**WORK REQUIRED:**
With the pictures removed, set down all of the entries below exactly.

(Page-level text extractions)
BEGIN

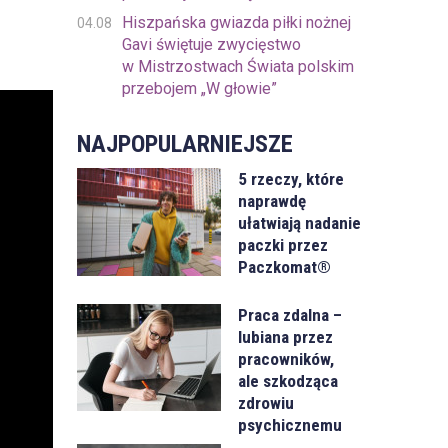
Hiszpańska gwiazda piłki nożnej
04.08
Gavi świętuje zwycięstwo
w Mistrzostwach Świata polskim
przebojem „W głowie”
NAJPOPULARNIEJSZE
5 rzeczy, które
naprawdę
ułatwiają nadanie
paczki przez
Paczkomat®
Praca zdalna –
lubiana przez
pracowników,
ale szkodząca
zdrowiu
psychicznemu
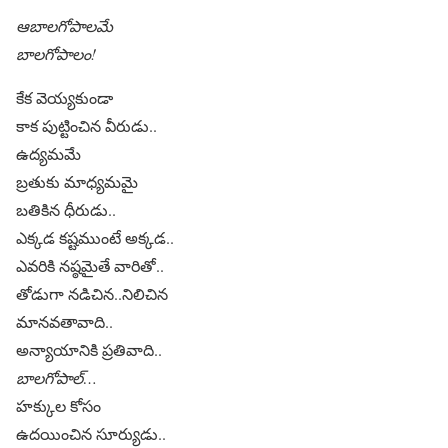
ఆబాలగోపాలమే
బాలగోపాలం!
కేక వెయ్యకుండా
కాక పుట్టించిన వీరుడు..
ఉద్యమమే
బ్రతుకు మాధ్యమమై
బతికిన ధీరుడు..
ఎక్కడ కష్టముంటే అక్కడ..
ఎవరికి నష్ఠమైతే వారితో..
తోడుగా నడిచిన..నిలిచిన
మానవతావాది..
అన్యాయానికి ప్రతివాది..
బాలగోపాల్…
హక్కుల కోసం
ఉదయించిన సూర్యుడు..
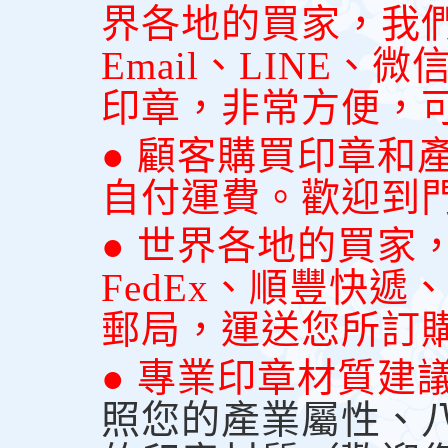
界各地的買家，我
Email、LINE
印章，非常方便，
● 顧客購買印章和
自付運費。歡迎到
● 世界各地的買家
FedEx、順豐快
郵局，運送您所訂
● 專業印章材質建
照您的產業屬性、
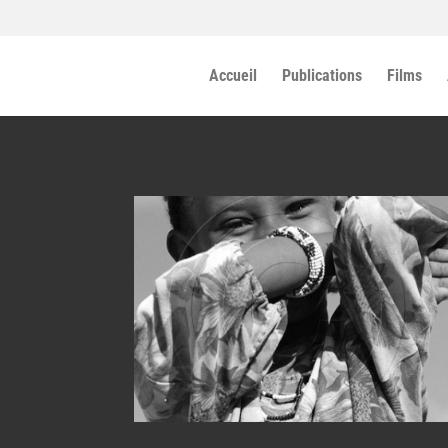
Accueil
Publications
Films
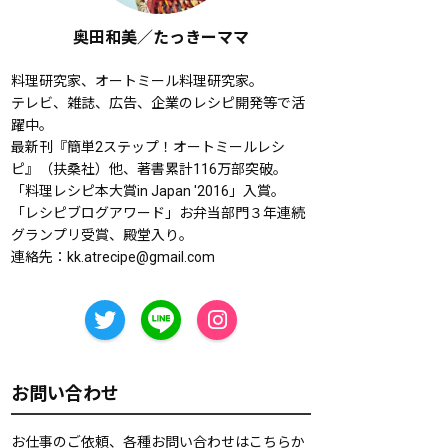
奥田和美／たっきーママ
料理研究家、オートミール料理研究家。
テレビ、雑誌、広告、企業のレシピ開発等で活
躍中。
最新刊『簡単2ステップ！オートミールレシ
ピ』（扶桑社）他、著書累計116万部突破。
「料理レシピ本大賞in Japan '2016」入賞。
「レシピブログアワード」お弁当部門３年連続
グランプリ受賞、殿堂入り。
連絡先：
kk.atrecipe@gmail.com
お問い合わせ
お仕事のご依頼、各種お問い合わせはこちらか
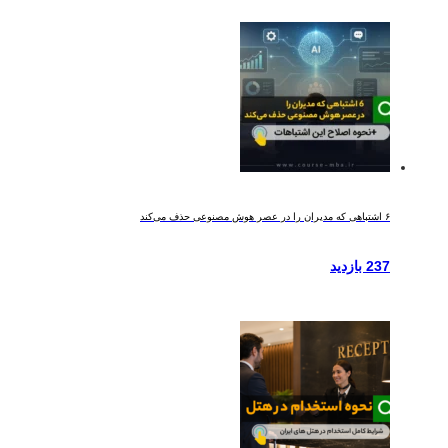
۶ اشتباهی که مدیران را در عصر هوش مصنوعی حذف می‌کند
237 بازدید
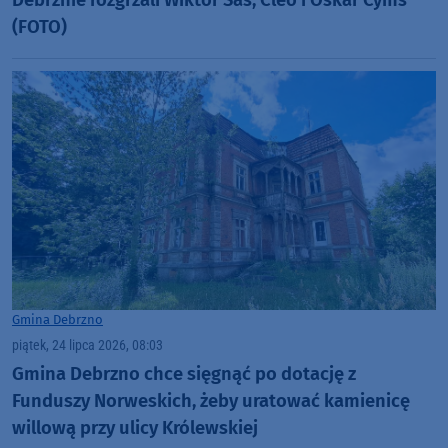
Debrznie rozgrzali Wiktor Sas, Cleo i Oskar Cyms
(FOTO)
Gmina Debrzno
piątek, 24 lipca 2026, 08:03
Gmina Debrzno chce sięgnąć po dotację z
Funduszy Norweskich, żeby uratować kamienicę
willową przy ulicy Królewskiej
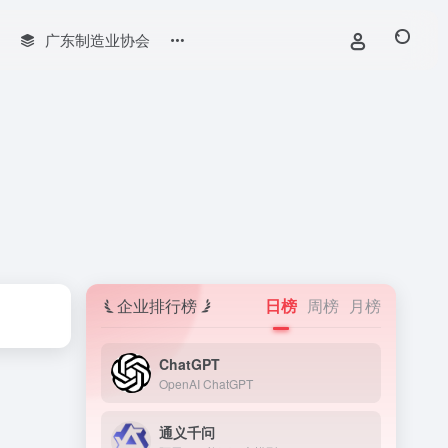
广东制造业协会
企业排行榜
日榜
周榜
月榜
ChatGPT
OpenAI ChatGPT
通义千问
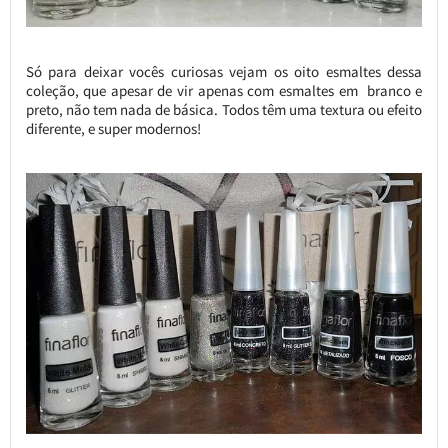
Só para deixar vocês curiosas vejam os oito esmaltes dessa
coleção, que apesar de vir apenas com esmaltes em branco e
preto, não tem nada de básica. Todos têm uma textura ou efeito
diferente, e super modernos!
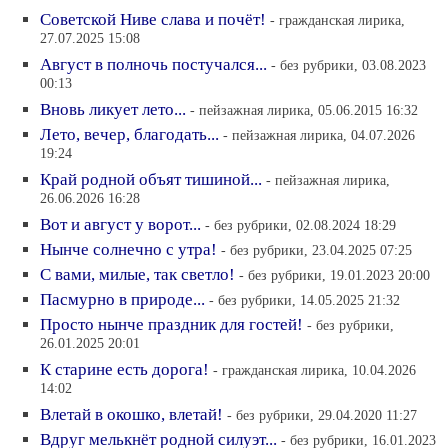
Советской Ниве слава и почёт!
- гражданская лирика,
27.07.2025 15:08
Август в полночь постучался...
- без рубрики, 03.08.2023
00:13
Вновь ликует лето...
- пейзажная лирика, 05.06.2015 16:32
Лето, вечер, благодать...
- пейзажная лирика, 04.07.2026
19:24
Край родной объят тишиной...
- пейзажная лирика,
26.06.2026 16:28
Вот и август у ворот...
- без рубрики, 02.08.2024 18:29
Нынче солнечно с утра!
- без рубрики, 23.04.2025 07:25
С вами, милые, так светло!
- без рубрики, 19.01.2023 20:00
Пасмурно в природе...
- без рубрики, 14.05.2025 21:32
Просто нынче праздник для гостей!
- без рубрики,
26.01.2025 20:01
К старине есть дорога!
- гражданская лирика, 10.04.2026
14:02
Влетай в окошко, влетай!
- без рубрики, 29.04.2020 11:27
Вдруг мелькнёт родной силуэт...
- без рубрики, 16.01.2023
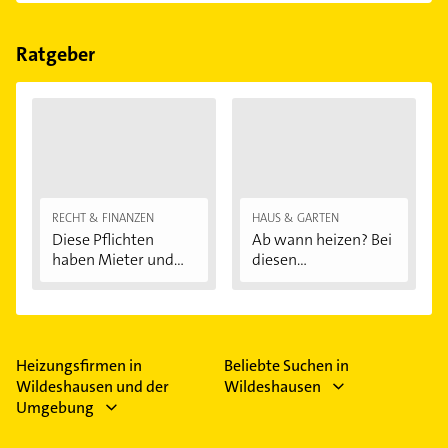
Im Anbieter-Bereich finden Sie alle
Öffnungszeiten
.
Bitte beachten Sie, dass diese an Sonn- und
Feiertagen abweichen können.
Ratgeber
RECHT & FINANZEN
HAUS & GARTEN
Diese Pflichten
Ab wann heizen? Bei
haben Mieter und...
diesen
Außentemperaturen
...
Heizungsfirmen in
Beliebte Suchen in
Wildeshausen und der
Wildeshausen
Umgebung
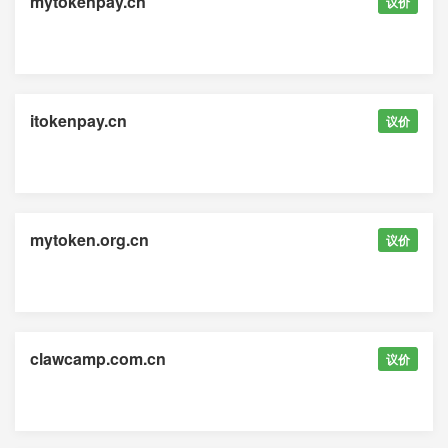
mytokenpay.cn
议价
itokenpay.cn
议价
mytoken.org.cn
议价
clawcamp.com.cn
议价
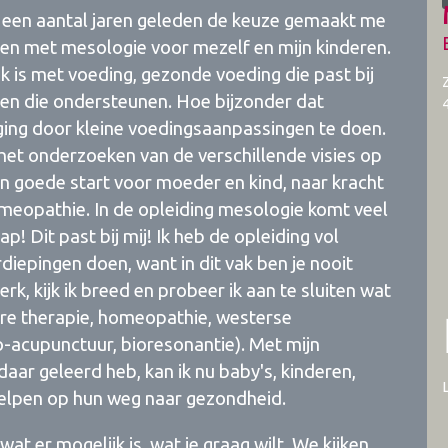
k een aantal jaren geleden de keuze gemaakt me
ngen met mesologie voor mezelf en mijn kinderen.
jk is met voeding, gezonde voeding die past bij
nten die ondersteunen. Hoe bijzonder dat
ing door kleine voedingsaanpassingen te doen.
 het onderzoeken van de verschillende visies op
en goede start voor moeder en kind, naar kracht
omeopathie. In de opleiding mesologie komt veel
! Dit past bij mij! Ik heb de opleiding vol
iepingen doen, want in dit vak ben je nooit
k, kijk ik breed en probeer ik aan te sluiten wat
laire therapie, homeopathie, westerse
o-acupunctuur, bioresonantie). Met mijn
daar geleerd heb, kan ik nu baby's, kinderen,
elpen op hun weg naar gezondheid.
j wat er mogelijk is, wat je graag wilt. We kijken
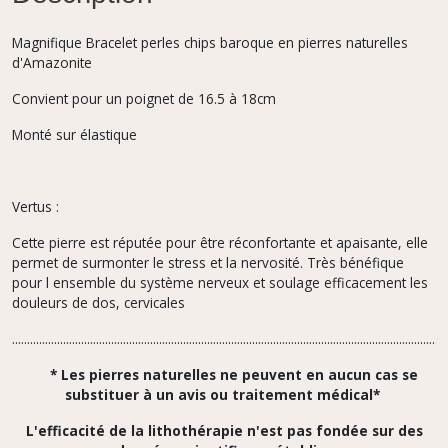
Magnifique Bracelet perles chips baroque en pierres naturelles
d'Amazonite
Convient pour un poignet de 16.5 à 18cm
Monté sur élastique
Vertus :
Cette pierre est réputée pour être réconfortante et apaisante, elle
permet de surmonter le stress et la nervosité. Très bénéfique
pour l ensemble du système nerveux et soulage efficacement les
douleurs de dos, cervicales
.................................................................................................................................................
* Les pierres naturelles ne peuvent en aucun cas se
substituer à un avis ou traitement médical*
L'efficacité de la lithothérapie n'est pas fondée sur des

END

**ANSWER TO THIS TASK:**
Hiszpańska gwiazda piłki nożnej
04.08
Gavi świętuje zwycięstwo
w Mistrzostwach Świata polskim
przebojem „W głowie”
NAJPOPULARNIEJSZE
5 rzeczy, które
naprawdę
ułatwiają nadanie
paczki przez
Paczkomat®
Praca zdalna –
lubiana przez
pracowników,
ale szkodząca
zdrowiu
psychicznemu
ఆబాలగోపాలమే
బాలగోపాలం!
కేక వెయ్యకుండా
కాక పుట్టించిన వీరుడు..
ఉద్యమమే
బ్రతుకు మాధ్యమమై
బతికిన ధీరుడు..
ఎక్కడ కష్టముంటే అక్కడ..
ఎవరికి నష్ఠమైతే వారితో..
తోడుగా నడిచిన..నిలిచిన
మానవతావాది..
అన్యాయానికి ప్రతివాది..
బాలగోపాల్…
హక్కుల కోసం
ఉదయించిన సూర్యుడు..
界各地的買家，我
Email、LINE
印章，非常方便，
● 顧客購買印章和
自付運費。歡迎到
● 世界各地的買家
FedEx、順豐快
郵局，運送您所訂
● 專業印章材質建
照您的產業屬性、
Accueil
Publications
Films
奥田和美／たっきーママ
料理研究家、オートミール料理研究家。
テレビ、雑誌、広告、企業のレシピ開発等で活
躍中。
最新刊『簡単2ステップ！オートミールレシ
ピ』（扶桑社）他、著書累計116万部突破。
「料理レシピ本大賞in Japan '2016」入賞。
「レシピブログアワード」お弁当部門３年連続
グランプリ受賞、殿堂入り。
連絡先：
kk.atrecipe@gmail.com
お問い合わせ
お仕事のご依頼、各種お問い合わせはこちらか
۶ اشتباهی که مدیران را در عصر هوش مصنوعی حذف می‌کند
237 بازدید
Debrznie rozgrzali Wiktor Sas, Cleo i Oskar Cyms
(FOTO)
Gmina Debrzno
piątek, 24 lipca 2026, 08:03
Gmina Debrzno chce sięgnąć po dotację z
Funduszy Norweskich, żeby uratować kamienicę
willową przy ulicy Królewskiej
广东制造业协会
企业排行榜
日榜
周榜
月榜
ChatGPT
OpenAI ChatGPT
通义千问
Só para deixar vocês curiosas vejam os oito esmaltes dessa
coleção, que apesar de vir apenas com esmaltes em branco e
preto, não tem nada de básica. Todos têm uma textura ou efeito
diferente, e super modernos!
Советской Ниве слава и почёт!
- гражданская лирика,
27.07.2025 15:08
Август в полночь постучался...
- без рубрики, 03.08.2023
00:13
Вновь ликует лето...
- пейзажная лирика, 05.06.2015 16:32
Лето, вечер, благодать...
- пейзажная лирика, 04.07.2026
19:24
Край родной объят тишиной...
- пейзажная лирика,
26.06.2026 16:28
Вот и август у ворот...
- без рубрики, 02.08.2024 18:29
Нынче солнечно с утра!
- без рубрики, 23.04.2025 07:25
С вами, милые, так светло!
- без рубрики, 19.01.2023 20:00
Пасмурно в природе...
- без рубрики, 14.05.2025 21:32
Просто нынче праздник для гостей!
- без рубрики,
26.01.2025 20:01
К старине есть дорога!
- гражданская лирика, 10.04.2026
14:02
Влетай в окошко, влетай!
- без рубрики, 29.04.2020 11:27
Вдруг мелькнёт родной силуэт...
- без рубрики, 16.01.2023
Im Anbieter-Bereich finden Sie alle
Öffnungszeiten
.
Bitte beachten Sie, dass diese an Sonn- und
Feiertagen abweichen können.
Ratgeber
RECHT & FINANZEN
HAUS & GARTEN
Diese Pflichten
Ab wann heizen? Bei
haben Mieter und...
diesen
Außentemperaturen
...
Heizungsfirmen in
Beliebte Suchen in
Wildeshausen und der
Wildeshausen
Umgebung
mytokenpay.cn
议价
itokenpay.cn
议价
mytoken.org.cn
议价
clawcamp.com.cn
议价
k een aantal jaren geleden de keuze gemaakt me
ngen met mesologie voor mezelf en mijn kinderen.
jk is met voeding, gezonde voeding die past bij
nten die ondersteunen. Hoe bijzonder dat
ing door kleine voedingsaanpassingen te doen.
 het onderzoeken van de verschillende visies op
en goede start voor moeder en kind, naar kracht
omeopathie. In de opleiding mesologie komt veel
! Dit past bij mij! Ik heb de opleiding vol
iepingen doen, want in dit vak ben je nooit
k, kijk ik breed en probeer ik aan te sluiten wat
laire therapie, homeopathie, westerse
o-acupunctuur, bioresonantie). Met mijn
daar geleerd heb, kan ik nu baby's, kinderen,
elpen op hun weg naar gezondheid.
j wat er mogelijk is, wat je graag wilt. We kijken
Magnifique Bracelet perles chips baroque en pierres naturelles
d'Amazonite
Convient pour un poignet de 16.5 à 18cm
Monté sur élastique
Vertus :
Cette pierre est réputée pour être réconfortante et apaisante, elle
permet de surmonter le stress et la nervosité. Très bénéfique
pour l ensemble du système nerveux et soulage efficacement les
douleurs de dos, cervicales
.................................................................................................................................................
* Les pierres naturelles ne peuvent en aucun cas se
substituer à un avis ou traitement médical*
L'efficacité de la lithothérapie n'est pas fondée sur des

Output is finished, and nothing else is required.